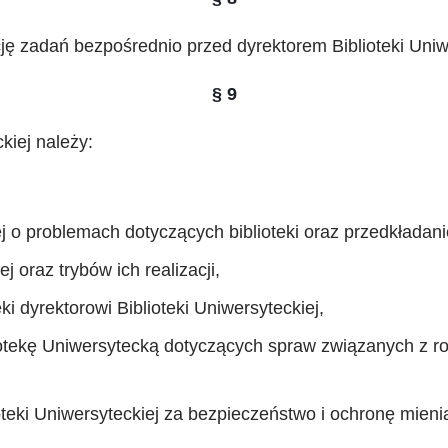
ację zadań bezpośrednio przed dyrektorem Biblioteki Uniw
§ 9
kiej należy:
ej o problemach dotyczących biblioteki oraz przedkładan
 oraz trybów ich realizacji,
i dyrektorowi Biblioteki Uniwersyteckiej,
iotekę Uniwersytecką dotyczących spraw związanych z r
eki Uniwersyteckiej za bezpieczeństwo i ochronę mienia 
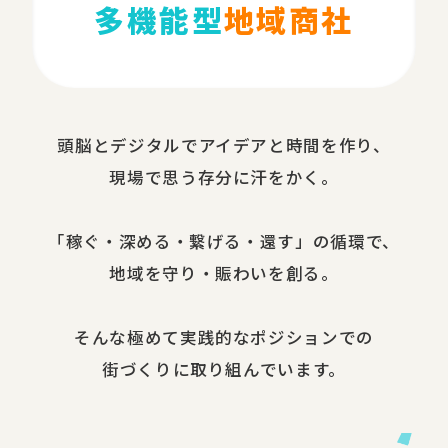
多機能型
地域商社
頭脳と​デジタルで​アイデアと​時間を​作り、​
現場で​思う​存分に​汗を​かく。
​「稼ぐ・​深める​・繋げる・還す」の​循環で、​
地域を​守り・​賑わいを​創る。
​そんな​極めて​実践的な​ポジションでの​
街づくりに​取り組んでいます。​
===
BRIEF
From the line that contains "oraz trybów ich" to the last line of the data, print each line exactly, both ends included, and omit the pictures.

RESPONSE
 oraz trybów ich realizacji,
i dyrektorowi Biblioteki Uniwersyteckiej,
iotekę Uniwersytecką dotyczących spraw związanych z r
eki Uniwersyteckiej za bezpieczeństwo i ochronę mienia 
多機能型
地域商社
頭脳と​デジタルで​アイデアと​時間を​作り、​
現場で​思う​存分に​汗を​かく。
​「稼ぐ・​深める​・繋げる・還す」の​循環で、​
地域を​守り・​賑わいを​創る。
​そんな​極めて​実践的な​ポジションでの​
街づくりに​取り組んでいます。​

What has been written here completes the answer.